There is no such assumption. All fields that are relied upon to branch should be explicitly initialized. Setting everything to 0 does not guarantee proper behavior, so swapping malloc for calloc as a quick fix is not a good idea. Better to find out the real issue, but like posted above, I have no such issue in my branch, so can't help with that

argosphil commented 8 months ago

Please file a bug in https://github.com/uNetworking/uSockets

Will do. At first glance, it looks like the bug is present there as well.

argosphil commented 8 months ago

Please file a bug in https://github.com/uNetworking/uSockets

Will do. At first glance, it looks like the bug is present there as well.

At second glance, the only potential buglet I still see is a harmless memory overallocation in us_internal_create_child_ssl_socket_context, which appears to account for the us_socket_context_t size twice. Do you want me to confirm and report that?

I said:

There are several places in usockets which assume malloc()ed memory is cleared (all pointers set to NULL).

What I should have written was:

There are several places in bun's usocket-related code which assume malloc()ed memory is cleared (all pointers set to NULL).

This mistake on my part led to @uNetworkingAB asking me to report a bug in usockets, but at the time, I was unaware of any such bug.

Please accept my apologies for not being clearer about who's at fault here.

As for whether partially-initialized structures with such undocumented rules as "context->on_long_timeout is ignored when socket->long_timeout is 255 for all sockets with us_socket_context(socket) == context, which is ensured because the user can be relied upon never to call us_socket_long_timeout(socket) without a preceding us_socket_context_on_timeout(context)" are a good idea, well, they're not. Among other reasons, it's worth keeping in mind that unconditional full-cacheline memory writes are cheaper than partial-cacheline writes, which may need to retrieve the irrelevant uninitialized data from outer caches.

uNetworkingAB commented 8 months ago

At second glance, the only potential buglet I still see is a harmless memory overallocation in us_internal_create_child_ssl_socket_context, which appears to account for the us_socket_context_t size twice. Do you want me to confirm and report that?

Thanks for checking twice, you can report any such issues if you like to.

Please accept my apologies for not being clearer about who's at fault here.

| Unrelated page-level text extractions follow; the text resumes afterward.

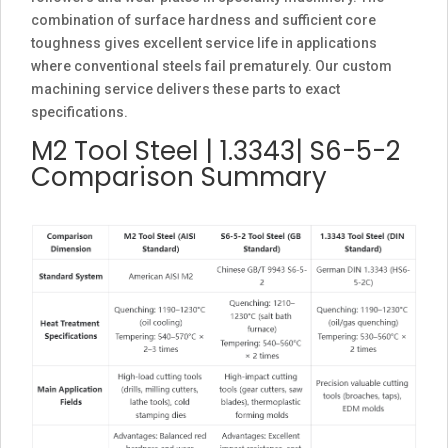
combination of surface hardness and sufficient core
toughness gives excellent service life in applications
where conventional steels fail prematurely. Our custom
machining service delivers these parts to exact
specifications.
M2 Tool Steel | 1.3343| S6-5-2
Comparison Summary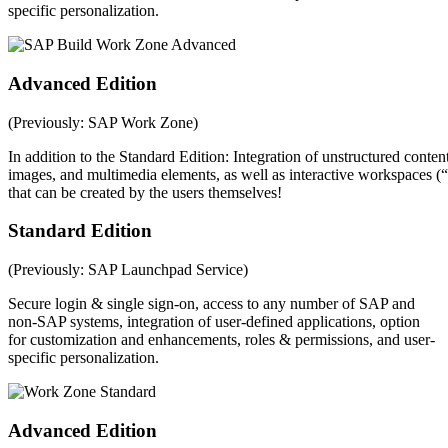
specific personalization.
Advanced Edition
(Previously: SAP Work Zone)
In addition to the Standard Edition: Integration of unstructured conten
images, and multimedia elements, as well as interactive workspaces
that can be created by the users themselves!
Standard Edition
(Previously: SAP Launchpad Service)
Secure login & single sign-on, access to any number of SAP and
non-SAP systems, integration of user-defined applications, option
for customization and enhancements, roles & permissions, and user-
specific personalization.
Advanced Edition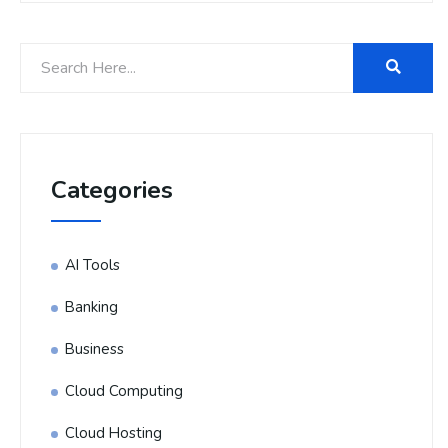
Categories
AI Tools
Banking
Business
Cloud Computing
Cloud Hosting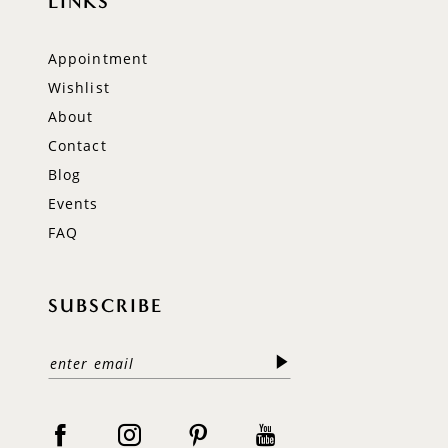
LINKS
Appointment
Wishlist
About
Contact
Blog
Events
FAQ
SUBSCRIBE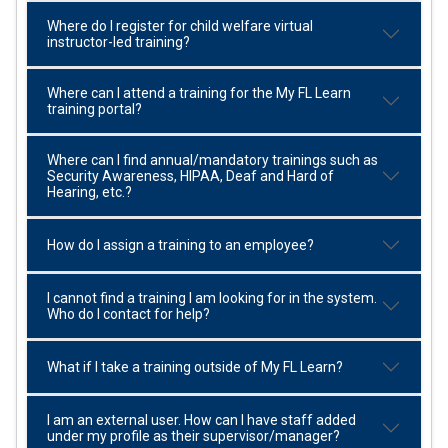
Where do I register for child welfare virtual
instructor-led training?
Where can I attend a training for the My FL Learn
training portal?
Where can I find annual/mandatory trainings such as
Security Awareness, HIPAA, Deaf and Hard of
Hearing, etc.?
How do I assign a training to an employee?
I cannot find a training I am looking for in the system.
Who do I contact for help?
What if I take a training outside of My FL Learn?
I am an external user. How can I have staff added
under my profile as their supervisor/manager?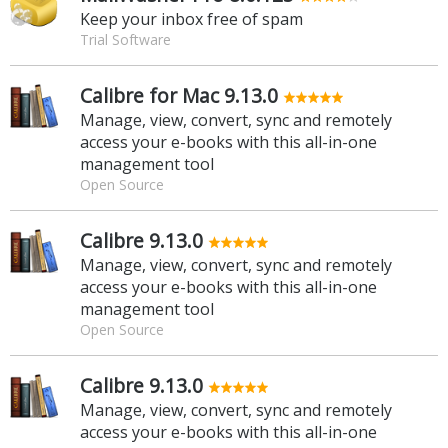
Keep your inbox free of spam
Trial Software
Calibre for Mac 9.13.0
Manage, view, convert, sync and remotely
access your e-books with this all-in-one
management tool
Open Source
Calibre 9.13.0
Manage, view, convert, sync and remotely
access your e-books with this all-in-one
management tool
Open Source
Calibre 9.13.0
Manage, view, convert, sync and remotely
access your e-books with this all-in-one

Ah, that was never meant as a blame game, just informing that upstream should not have any such issues since we do a lot of testing for these issues and bun has diverged a bit since.

because the user can be relied upon never to call us_socket_long_timeout(socket) without a preceding us_socket_context_on_timeout(context)" are a good idea, well, they're not.

I don't follow the point here? You must have a registered us_socket_context_on_timeout event handler before you set any timers.